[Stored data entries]
>>>

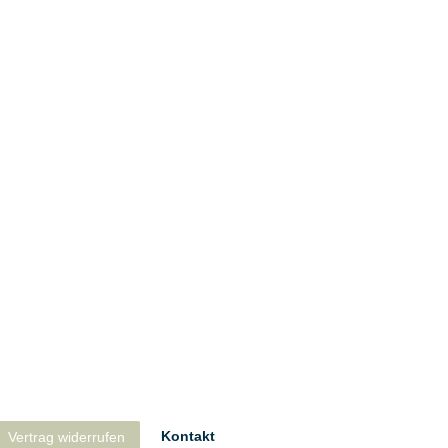
Kontakt
Vertrag widerrufen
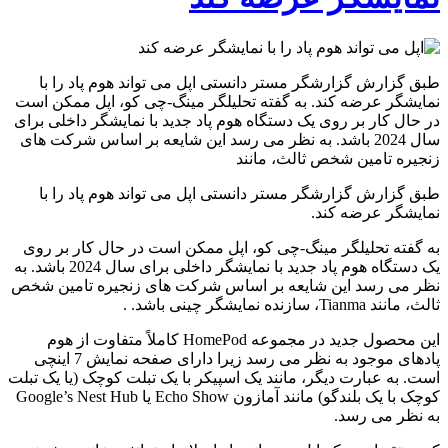
طبق گزارش گزارشگر مستر دانستی اپل می تواند هوم پاد را با
نمایشگر عرضه کند. به گفته تحلیلگر مینگ-چی کو، اپل ممکن است
در حال کار بر روی یک دستگاه هوم پاد جدید با نمایشگر داخلی برای
سال 2024 باشد. به نظر می رسد این شایعه بر اساس شرکت های
زنجیره تامین شخص ثالث، مانند
طبق گزارش گزارشگر مستر دانستی اپل می تواند هوم پاد را با
نمایشگر عرضه کند.
به گفته تحلیلگر مینگ-چی کو، اپل ممکن است در حال کار بر روی
یک دستگاه هوم پاد جدید با نمایشگر داخلی برای سال 2024 باشد. به
نظر می رسد این شایعه بر اساس شرکت های زنجیره تامین شخص
ثالث، مانند Tianma، سازنده نمایشگر چینی باشد. .
این محصول جدید در مجموعه HomePod کاملاً متفاوت از هوم
پادهای موجود به نظر می رسد زیرا دارای صفحه نمایش 7 اینچی
است. به عبارت دیگر، مانند یک اسپیکر با یک تبلت کوچک (یا یک تبلت
کوچک با یک بلندگو) مانند آمازون Echo Show یا Google’s Nest Hub
به نظر می رسد.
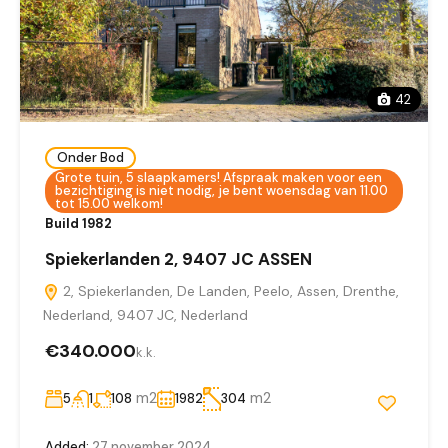
42
Onder Bod
Grote tuin, 5 slaapkamers! Afspraak maken voor een
bezichtiging is niet nodig, je bent woensdag van 11.00
tot 15.00 welkom!
Build 1982
Spiekerlanden 2, 9407 JC ASSEN
2, Spiekerlanden, De Landen, Peelo, Assen, Drenthe,
Nederland, 9407 JC, Nederland
€340.000
k.k.
m2
m2
5
1
108
1982
304
Added:
27 november 2024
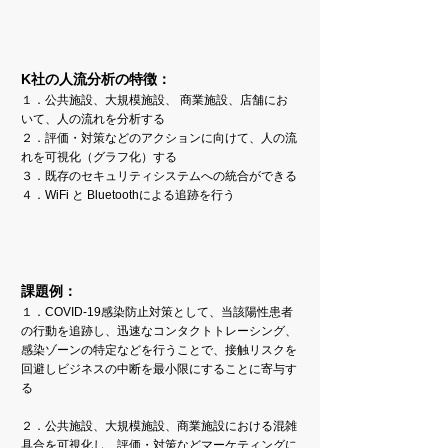
K社の人流分析の特徴：
１．公共施設、大規模施設、 商業施設、店舗にお
いて、人の流れを分析する
２．評価・対策などのアクションに向けて、人の流
れを可視化（グラフ化）する
３．既存のセキュリティシステムへの統合ができる
４．WiFi と Bluetoothによる追跡を行う
課題例：
１．COVID-19感染防止対策として、
当該陽性患者
の行動を追跡し、
迅速なコンタクトトレーシング、
感染ゾーンの特定などを行うことで、接触リスクを
回避しビジネスの中断を最小限にすることに寄与す
る
２．公共施設、大規模施設、商業施設における混雑
具合を可視化し、評価・対策などマーケティングに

<<<

**What the task requires:** Take the line with "感染ゾーンの特定などを行うことで、接触リスクを" and all lines after it through the end of the records, and write them out exactly; include nothing else.

**Solution to the exercise:**
感染ゾーンの特定などを行うことで、接触リスクを
回避しビジネスの中断を最小限にすることに寄与す
る
２．公共施設、大規模施設、商業施設における混雑
具合を可視化し、評価・対策などマーケティングに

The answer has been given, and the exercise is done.